How to complete this task: Write out the entries below exactly as they stand. Skip every image.

Exercise data:
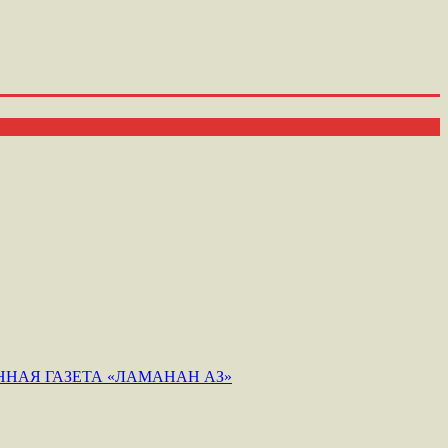
НАЯ ГАЗЕТА «ЛАМАНАН АЗ»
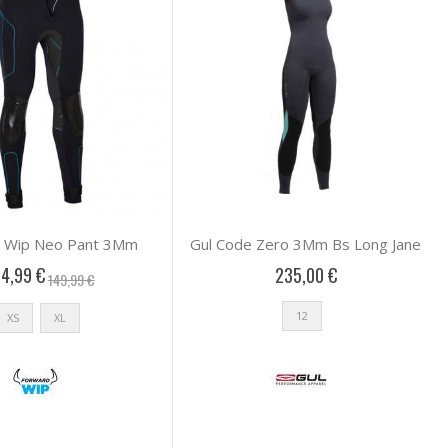
 Wip Neo Pant 3Mm
Gul Code Zero 3Mm Bs Long Jane
4,99 €
235,00 €
149,99 €
12
XS
XL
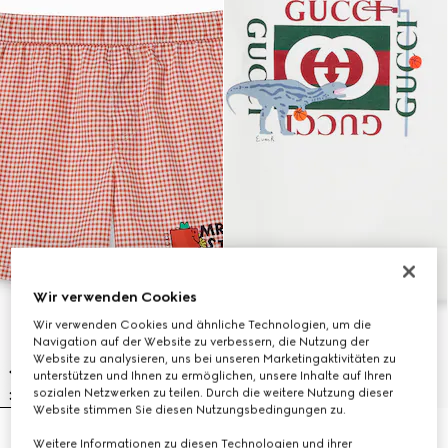
Wir verwenden Cookies
Wir verwenden Cookies und ähnliche Technologien, um die
Navigation auf der Website zu verbessern, die Nutzung der
Website zu analysieren, uns bei unseren Marketingaktivitäten zu
unterstützen und Ihnen zu ermöglichen, unsere Inhalte auf Ihren
sozialen Netzwerken zu teilen. Durch die weitere Nutzung dieser
Website stimmen Sie diesen Nutzungsbedingungen zu.
Kinder-Badeshorts aus Nylon mit
Kindersweatshirt aus Baumwolle
Weitere Informationen zu diesen Technologien und ihrer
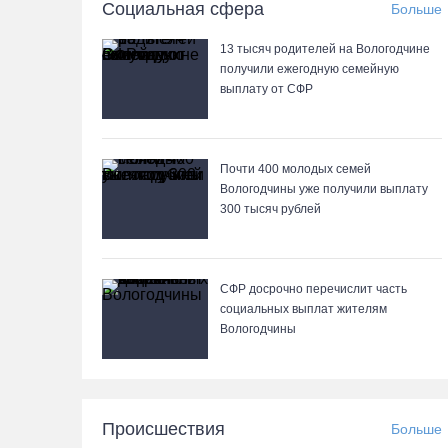
Социальная сфера
Больше
13 тысяч родителей на Вологодчине
получили ежегодную семейную
выплату от СФР
Почти 400 молодых семей
Вологодчины уже получили выплату
300 тысяч рублей
СФР досрочно перечислит часть
социальных выплат жителям
Вологодчины
Происшествия
Больше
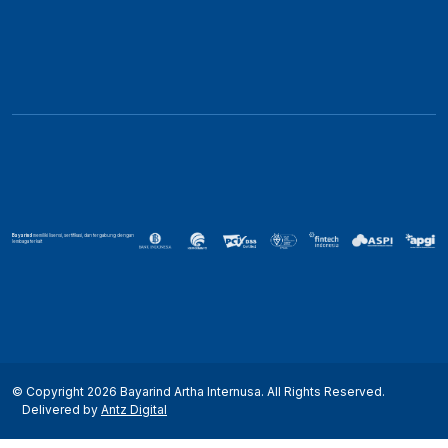
Bayarind
memiliki lisensi, sertifikasi, dan tergabung dengan
lembaga terkait
© Copyright 2026 Bayarind Artha Internusa. All Rights Reserved.
Delivered by
Antz Digital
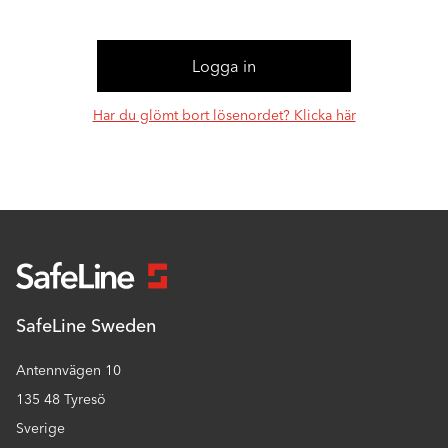
Har du glömt bort lösenordet? Klicka här
SafeLine Sweden
Antennvägen 10
135 48 Tyresö
Sverige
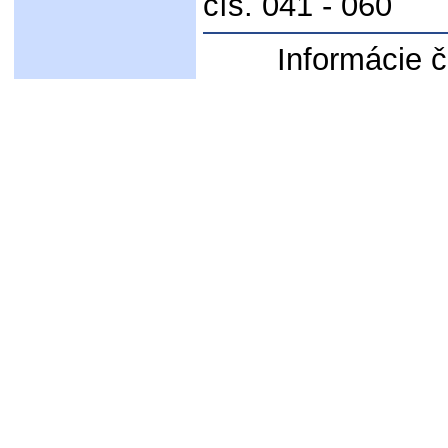
čís. 041 - 060
Informácie č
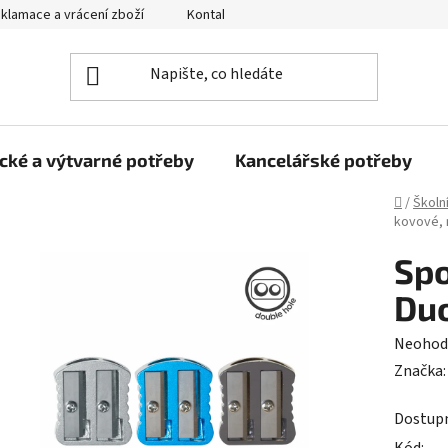
klamace a vrácení zboží
Kontakty
Obchodní podmínky
cké a výtvarné potřeby
Kancelářské potřeby
Domů
/
Školn
kovové, 
Spo
Duo
Průměr
Neohod
hodnoc
Značka
produk
Dostup
je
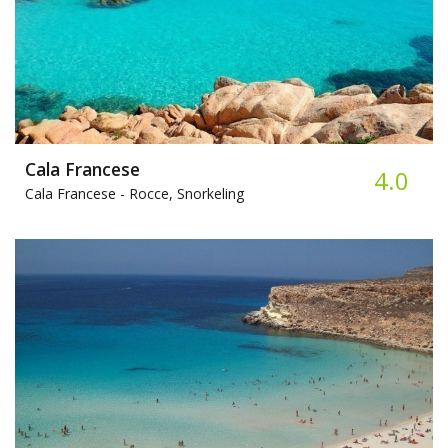
Cala Francese
4.0
Cala Francese -
Rocce, Snorkeling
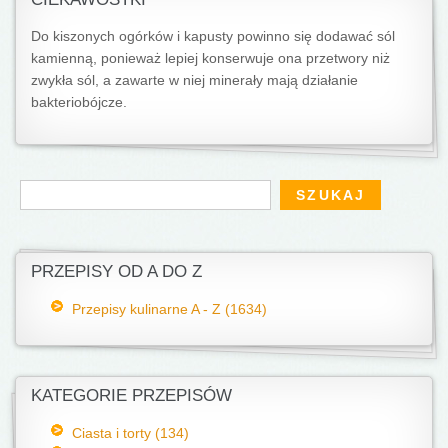
Do kiszonych ogórków i kapusty powinno się dodawać sól
kamienną, ponieważ lepiej konserwuje ona przetwory niż
zwykła sól, a zawarte w niej minerały mają działanie
bakteriobójcze.
Formularz wyszukiwania
Szukaj
PRZEPISY OD A DO Z
Przepisy kulinarne A - Z (1634)
KATEGORIE PRZEPISÓW
Ciasta i torty (134)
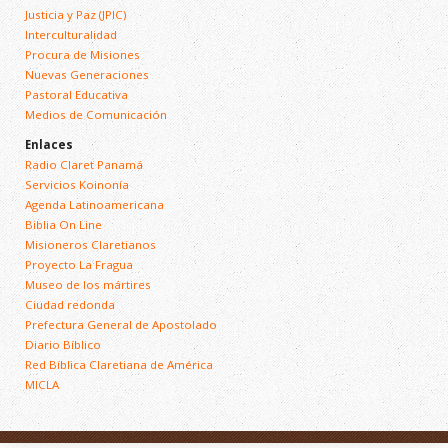
Justicia y Paz (JPIC)
Interculturalidad
Procura de Misiones
Nuevas Generaciones
Pastoral Educativa
Medios de Comunicación
Enlaces
Radio Claret Panamá
Servicios Koinonía
Agenda Latinoamericana
Biblia On Line
Misioneros Claretianos
Proyecto La Fragua
Museo de los mártires
Ciudad redonda
Prefectura General de Apostolado
Diario Bíblico
Red Bíblica Claretiana de América
MICLA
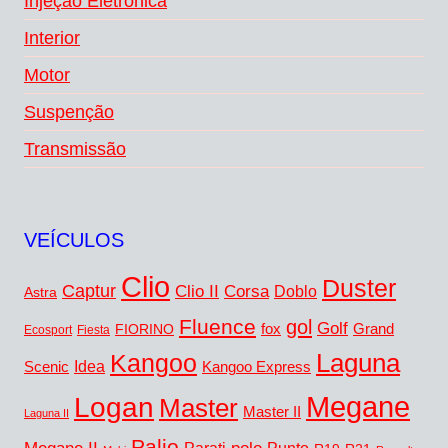
Injeção Eletrônica
Interior
Motor
Suspenção
Transmissão
VEÍCULOS
Clio
Duster
Captur
Corsa
Clio II
Doblo
Astra
Fluence
gol
Golf
fox
Grand
FIORINO
Ecosport
Fiesta
Kangoo
Laguna
Idea
Scenic
Kangoo Express
Megane
Logan
Master
Master II
Laguna II
Palio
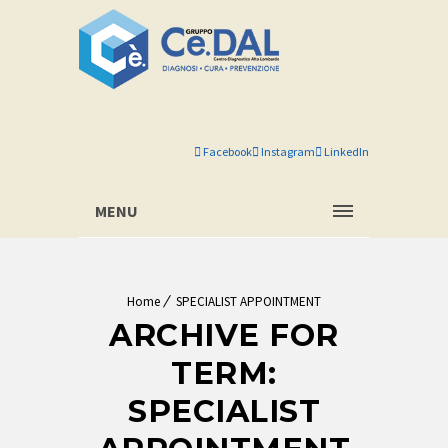
Facebook
Instagram
LinkedIn
MENU
Home
SPECIALIST APPOINTMENT
ARCHIVE FOR
TERM:
SPECIALIST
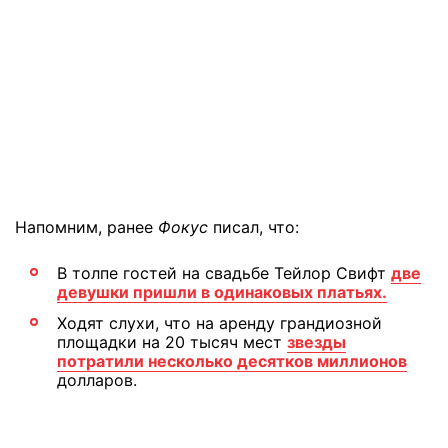
Напомним, ранее
Фокус
писал, что:
В толпе гостей на свадьбе Тейлор Свифт
две
девушки пришли в одинаковых платьях.
Ходят слухи, что на аренду грандиозной
площадки на 20 тысяч мест
звезды
потратили несколько десятков миллионов
долларов.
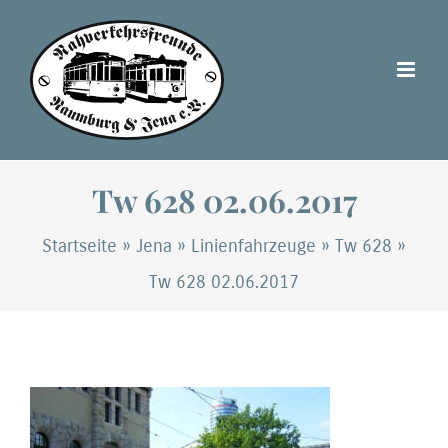
Zum
Inhalt
springen
Tw 628 02.06.2017
Startseite
»
Jena
»
Linienfahrzeuge
»
Tw 628
»
Tw 628 02.06.2017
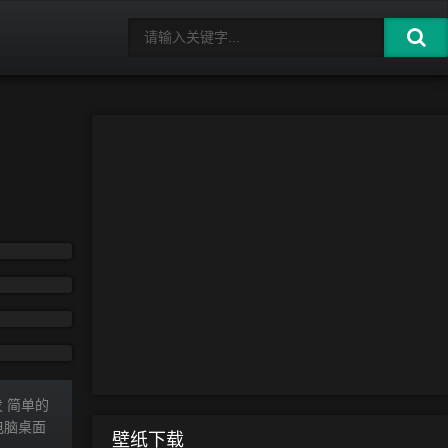
发 简单的
电脑桌面
壁纸下载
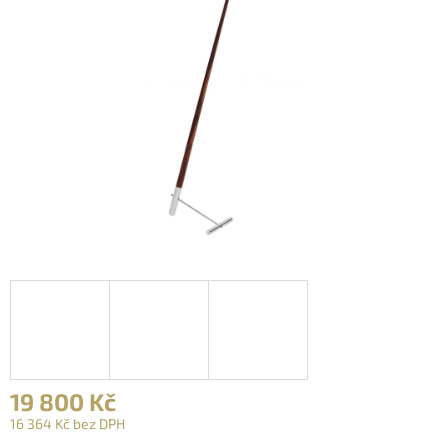
19 800 Kč
16 364 Kč bez DPH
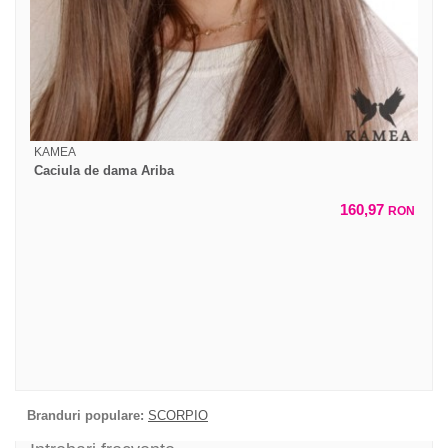
KAMEA
Caciula de dama Ariba
160,97
RON
Branduri populare:
SCORPIO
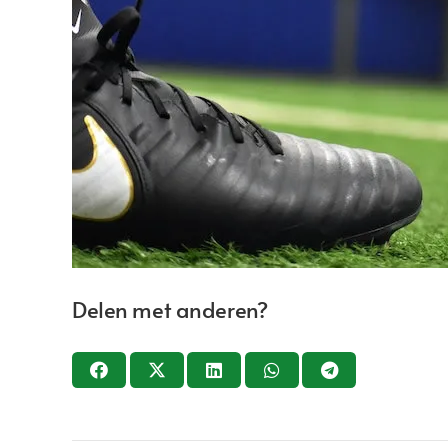
Delen met anderen?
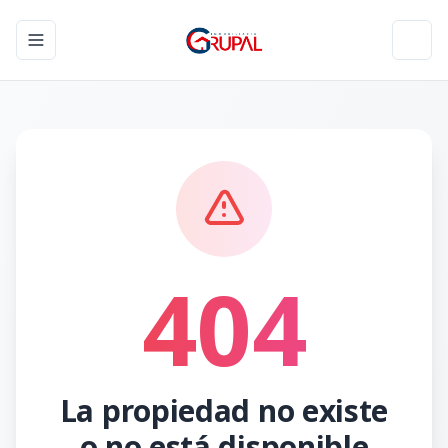
Toggle navigation menu
Toggl
404
La propiedad no existe
o no está disponible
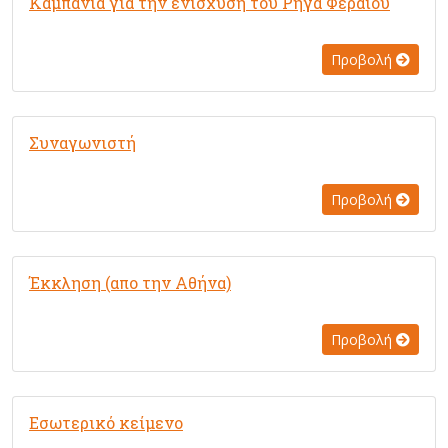
Καμπάνια για την ενίσχυση του Ρήγα Φεραίου
Προβολή
Συναγωνιστή
Προβολή
Έκκληση (απο την Αθήνα)
Προβολή
Εσωτερικό κείμενο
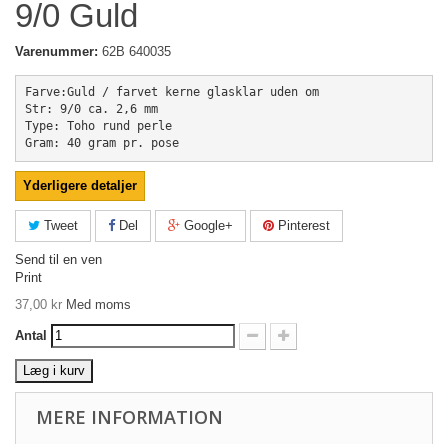
9/0 Guld
Varenummer:
62B 640035
Farve:Guld / farvet kerne glasklar uden om
Str: 9/0 ca. 2,6 mm
Type: Toho rund perle
Gram: 40 gram pr. pose
Yderligere detaljer
Tweet
Del
Google+
Pinterest
Send til en ven
Print
37,00 kr
Med moms
Antal
Læg i kurv
MERE INFORMATION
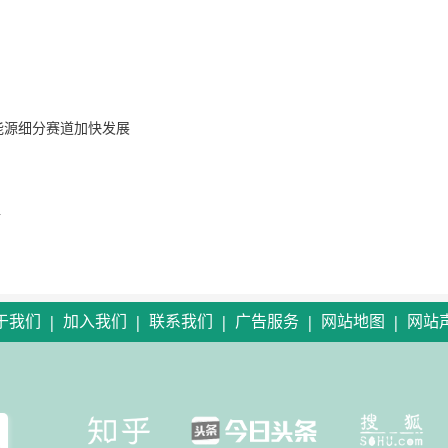
能源细分赛道加快发展
年
|
|
|
|
|
于我们
加入我们
联系我们
广告服务
网站地图
网站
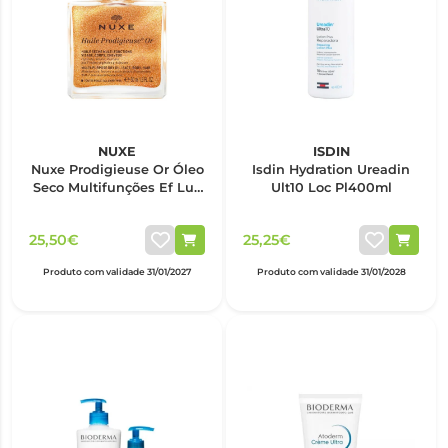
NUXE
ISDIN
Nuxe Prodigieuse Or Óleo
Isdin Hydration Ureadin
Seco Multifunções Ef Luz
Ult10 Loc Pl400ml
50ml
25,50€
25,25€
Produto com validade 31/01/2027
Produto com validade 31/01/2028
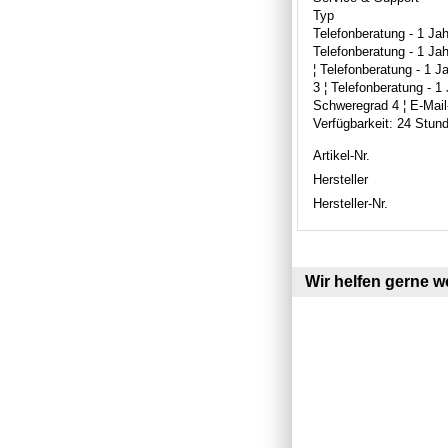
Typ
Telefonberatung - 1 Ja
Telefonberatung - 1 Ja
¦ Telefonberatung - 1 
3 ¦ Telefonberatung - 1
Schweregrad 4 ¦ E-Mail
Verfügbarkeit: 24 Stun
Artikel-Nr.
Hersteller
Hersteller-Nr.
Wir helfen gerne we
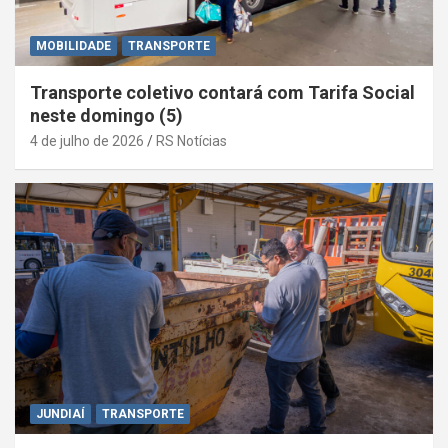
MOBILIDADE
TRANSPORTE
Transporte coletivo contará com Tarifa Social
neste domingo (5)
4 de julho de 2026
RS Notícias
JUNDIAÍ
TRANSPORTE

Expected output:
НАЯ ГАЗЕТА «ЛАМАНАН АЗ»
 Wip Neo Pant 3Mm
Gul Code Zero 3Mm Bs Long Jane
4,99 €
235,00 €
149,99 €
12
XS
XL
Wir verwenden Cookies
Wir verwenden Cookies und ähnliche Technologien, um die
Navigation auf der Website zu verbessern, die Nutzung der
Website zu analysieren, uns bei unseren Marketingaktivitäten zu
unterstützen und Ihnen zu ermöglichen, unsere Inhalte auf Ihren
sozialen Netzwerken zu teilen. Durch die weitere Nutzung dieser
Website stimmen Sie diesen Nutzungsbedingungen zu.
Kinder-Badeshorts aus Nylon mit
Kindersweatshirt aus Baumwolle
Weitere Informationen zu diesen Technologien und ihrer
Социальная сфера
Больше
13 тысяч родителей на Вологодчине
получили ежегодную семейную
выплату от СФР
Почти 400 молодых семей
Вологодчины уже получили выплату
300 тысяч рублей
СФР досрочно перечислит часть
социальных выплат жителям
Вологодчины
Происшествия
Больше
Bayarind
memiliki lisensi, sertifikasi, dan tergabung dengan
lembaga terkait
© Copyright 2026 Bayarind Artha Internusa. All Rights Reserved.
Delivered by
Antz Digital
Har du glömt bort lösenordet? Klicka här
SafeLine Sweden
Antennvägen 10
135 48 Tyresö
Sverige
čís. 041 - 060
Informácie č
klamace a vrácení zboží
Kontakty
Obchodní podmínky
cké a výtvarné potřeby
Kancelářské potřeby
Domů
/
Školn
kovové, 
Spo
Duo
Průměr
Neohod
hodnoc
Značka
produk
Dostup
je
Cala Francese
4.0
Cala Francese -
Rocce, Snorkeling
Do kiszonych ogórków i kapusty powinno się dodawać sól
kamienną, ponieważ lepiej konserwuje ona przetwory niż
zwykła sól, a zawarte w niej minerały mają działanie
bakteriobójcze.
Formularz wyszukiwania
Szukaj
PRZEPISY OD A DO Z
Przepisy kulinarne A - Z (1634)
KATEGORIE PRZEPISÓW
Ciasta i torty (134)
Justicia y Paz (JPIC)
Interculturalidad
Procura de Misiones
Nuevas Generaciones
Pastoral Educativa
Medios de Comunicación
Enlaces
Radio Claret Panamá
Servicios Koinonía
Agenda Latinoamericana
Biblia On Line
Misioneros Claretianos
Proyecto La Fragua
Museo de los mártires
Ciudad redonda
Prefectura General de Apostolado
Diario Bíblico
Red Bíblica Claretiana de América
MICLA
Injeção Eletrônica
Interior
Motor
Suspenção
Transmissão
VEÍCULOS
Clio
Duster
Captur
Corsa
Clio II
Doblo
Astra
Fluence
gol
Golf
fox
Grand
FIORINO
Ecosport
Fiesta
Kangoo
Laguna
Idea
Scenic
Kangoo Express
Megane
Logan
Master
Master II
Laguna II
Palio
Facebook
Instagram
LinkedIn
MENU
Home
SPECIALIST APPOINTMENT
ARCHIVE FOR
TERM:
SPECIALIST
Напомним, ранее
Фокус
писал, что:
В толпе гостей на свадьбе Тейлор Свифт
две
девушки пришли в одинаковых платьях.
Ходят слухи, что на аренду грандиозной
площадки на 20 тысяч мест
звезды
потратили несколько десятков миллионов
долларов.
Zum
Inhalt
springen
Tw 628 02.06.2017
Startseite
»
Jena
»
Linienfahrzeuge
»
Tw 628
»
Tw 628 02.06.2017
发 简单的
电脑桌面
壁纸下载
19 800 Kč
16 364 Kč bez DPH
KAMEA
Caciula de dama Ariba
160,97
RON
Branduri populare:
SCORPIO
Delen met anderen?
Toggle navigation menu
Toggl
404
La propiedad no existe
o no está disponible
Καμπάνια για την ενίσχυση του Ρήγα Φεραίου
Προβολή
Συναγωνιστή
Προβολή
Έκκληση (απο την Αθήνα)
Προβολή
Εσωτερικό κείμενο
9/0 Guld
Varenummer:
62B 640035
Farve:Guld / farvet kerne glasklar uden om
Str: 9/0 ca. 2,6 mm
Type: Toho rund perle
Gram: 40 gram pr. pose
Yderligere detaljer
Tweet
Del
Google+
Pinterest
Send til en ven
Print
37,00 kr
Med moms
Antal
Læg i kurv
MERE INFORMATION
能源细分赛道加快发展
年
|
|
|
|
|
于我们
加入我们
联系我们
广告服务
网站地图
网站
NUXE
ISDIN
Nuxe Prodigieuse Or Óleo
Isdin Hydration Ureadin
Seco Multifunções Ef Luz
Ult10 Loc Pl400ml
50ml
25,50€
25,25€
Produto com validade 31/01/2027
Produto com validade 31/01/2028
Typ
Telefonberatung - 1 Ja
Telefonberatung - 1 Ja
¦ Telefonberatung - 1 
3 ¦ Telefonberatung - 1
Schweregrad 4 ¦ E-Mail
Verfügbarkeit: 24 Stun
Artikel-Nr.
Hersteller
Hersteller-Nr.
Wir helfen gerne we
MOBILIDADE
TRANSPORTE
Transporte coletivo contará com Tarifa Social
neste domingo (5)
4 de julho de 2026
RS Notícias
JUNDIAÍ
TRANSPORTE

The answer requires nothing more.